As in the past, the tier of ticket you purchase will determine the buying order. Those tiers range from $500 for first pick—which is new this year and, with only one spot available, is already sold out—to $250 for the top 10, $150 for the next 50 spots, $100 for another 50 spots and $50 for 100 final spots. 

If you would like to see the art in person ahead of the online bidding night, Arts Whistler is planning to reopen the doors to the Maury Young Arts Centre on Sept. 1 for daily viewings of the exhibit. 

Then on Sept. 11 bidders will log on to a “buying room” in groups and choose their piece based on a randomly assigned order. And, of course, the artists of each piece won’t be revealed until after the purchase is finalized. 

“We’re really glad we can move forward with it,” Douglas says. 

To buy tickets, or for more information, visit

WFF’s Indigenous fellowship program opens 

The Whistler Film Festival (WFF) has put out a call for applications to its Indigenous Filmmaker Fellowship.

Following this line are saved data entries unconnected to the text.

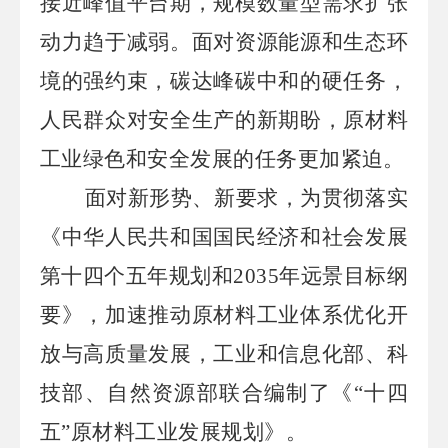
接近峰值平台期，规模数量型需求扩张
动力趋于减弱。面对资源能源和生态环
境的强约束，碳达峰碳中和的硬任务，
人民群众对安全生产的新期盼，原材料
工业绿色和安全发展的任务更加紧迫。
面对新形势、新要求，为贯彻落实
《中华人民共和国国民经济和社会发展
第十四个五年规划和
2035年远景目标纲
要》，加速推动原材料工业体系优化开
放与高质量发展，工业和信息化部、科
技部、自然资源部联合编制了《“十四
五”原材料工业发展规划》。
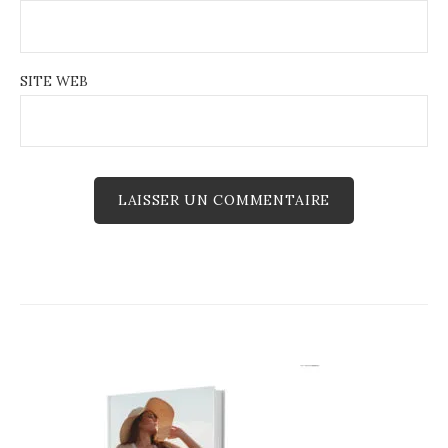
SITE WEB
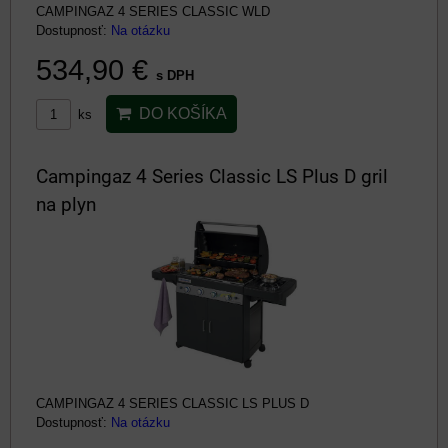
CAMPINGAZ 4 SERIES CLASSIC WLD
Dostupnosť:
Na otázku
534,90 €
s DPH
DO KOŠÍKA
ks
Campingaz 4 Series Classic LS Plus D gril
na plyn
CAMPINGAZ 4 SERIES CLASSIC LS PLUS D
Dostupnosť:
Na otázku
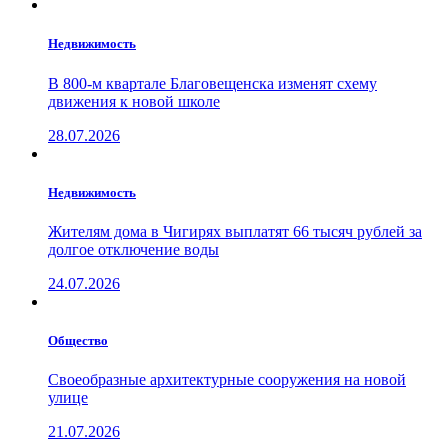
Недвижимость
В 800-м квартале Благовещенска изменят схему
движения к новой школе
28.07.2026
Недвижимость
Жителям дома в Чигирях выплатят 66 тысяч рублей за
долгое отключение воды
24.07.2026
Общество
Своеобразные архитектурные сооружения на новой
улице
21.07.2026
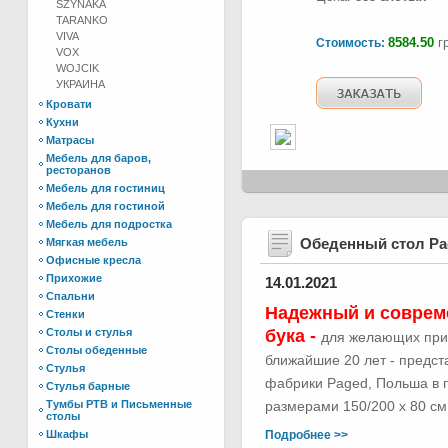
SZYNAKA
TARANKO
VIVA
8584.50
гр
Стоимость:
VOX
WOJCIK
УКРАИНА
Кровати
Кухни
Матрасы
Мебель для баров,
ресторанов
Мебель для гостиниц
Мебель для гостиной
Мебель для подростка
Обеденный стол Р
Мягкая мебель
Офисные кресла
Прихожие
14.01.2021
Спальни
Надежный и соврем
Стенки
Столы и стулья
бука -
для желающих при
Столы обеденные
ближайшие 20 лет - предс
Стулья
фабрики Paged, Польша в п
Стулья барные
Тумбы РТВ и Письменные
размерами 150/200 х 80 см.
столы
Шкафы
Подробнее >>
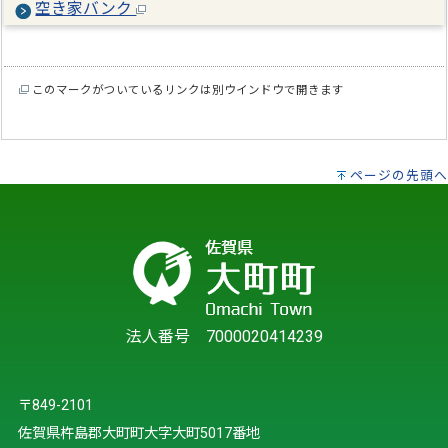
空き家バンク
このマークがついているリンクは別ウインドウで開きます
ページの先頭へ
法人番号 7000020414239
〒849-2101
佐賀県杵島郡大町町大字大町5017番地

The program supports up to six Indigenous filmmakers who have a short-form film concept or a web series in development that already has a script. 

Designed to advise Indigenous Canadian talent by developing short-form projects, this year the program will take place virtually over five months. 

It will begin in November with workshops and meetings and lead up to the Whistler Film Festival and Content Summit, which is set to take place from Dec. 2 to 6. 

Afterwards, the fellowship continues with three months of mentorship on a project and online workshop sessions that will run through to March 2021.

“Entering its eighth edition, our Indigenous Filmmaker Fellowship continues to shine the spotlight on Indigenous stories and content creators from across Canada with a unique [point of view] or story to tell who are looking to take their short-form concepts from script to screen,” says Angela Heck, WFF’s director of industry programming, in a release. “We’re honoured to have the support of tremendous mentors, alumni, industry leaders, and our community to be able to expand the fellowship over a longer period of time, and facilitate deeper engagement and development of the projects.”

Overall, participants gain experience in scripted storytelling with access to filmmakers, broadcasters, and industry leaders. 

“I learned so much in a short period of time and made meaningful connections with both fellow artists and funders,” says Stefany Mathias, who participated in the program in 2019, in a release. “It was a fantastic experience on a personal and professional level.”